Defans oyuncusu alınırken de kalecinin özellikleri düşünülmeli. Bunun yanında öncelikle defansif özellikleri ön plana çıkarılmalı. Örneğin Fatih Terim bu özelliklere hiç bakmaz. Kanatlarda görev yapanların sadece ofansif yönünü inceler. Aldığı oyuncular sürekli ileriye çıkar, hücum oyuncularına yardım eder, defans yapmaya gelince ne zamanında geri dönebilirler ne duracakları yeri bilirler ne de kademe yapabilirler. Yani amatör kümede oynayan birçok defans oyuncusundan daha kötüdürler. Günümüz futbolunda defans yapmanın çok ama çok daha önemli olduğunu düşünmez.
Orta sahada görev yapanların da defansif özellikleri önemlidir. Adam adama oynayıp, top aldırmamaları gerekir. Top aldırdıklarında ceza alanı civarına pas attırmamaları gerekir. Galatasaray – PSV maçı örnek olarak verilebilir. Yaklaşık 25 dakika boyunca oyunun hakimi sarı kırmızılı takım oldu. Ceza alanına neredeyse hiç giremedi. Orta sahada bitirdiler, ceza alanına top attırmadılar. Sonrasında her PSV atağında top ceza alanına girdi başta Luyindama olmak üzere defans oyuncuları son anda müdahale ederek olası golden kalelerini korudular. Orta saha oyuncuları defansa hiçbir şekilde katkı veremediler, PSV’ye kaleye kadar gitmesine izin verdiler.
Forvet ile orta saha uyumuna dikkat edilmeli. Forvet oyuncusu kafa toplarında iyiyse, orta saha oyuncuları da kanatları çok kullanmalı, iyi ortalar yapabilmeli. Forvet oyuncusu hızlı biri ise, orta sahada görev yapanlar defans arkasına ara pasları iyi atabilmeli.
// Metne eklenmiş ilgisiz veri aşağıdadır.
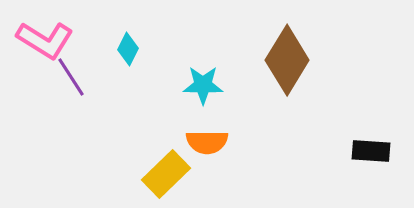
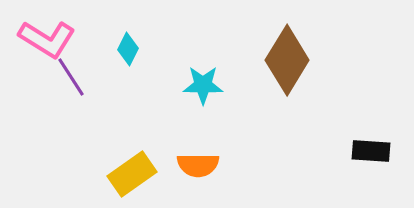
pink L-shape: moved 2 px right, 1 px up
orange semicircle: moved 9 px left, 23 px down
yellow rectangle: moved 34 px left; rotated 9 degrees clockwise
Forvet oyuncuları çok koşabilmeli, sürekli topun gerisinde kalmalı, cepheden gelen oyuncuların diklemesine oynamasını engelleyebilmeli. Türkiye – İtalya maçında rakip defans oyuncuları kendi orta sahalarından ceza alanımız önündeki arkadaşına yerden rahatça paslar atabiliyordu. Çok büyük koridorlar verdik. Bu koridoru kapatacak ilk kişiler forvette oynayanlardır.
***
Bana ait topsuz oynamanın önemini anlatan sözle yazımı sonlandırayım:
Futbolda sahaya 22 kişi çıkar. Bunlardan sadece 1 tanesi topla oynar, diğerleri topsuz mücadele ederler. Her bir kişi 90 dakikanın sadece yaklaşık 2 dakikasında top ayağında kalır, 88 dakikasında top olmadan oyununu sürdürür.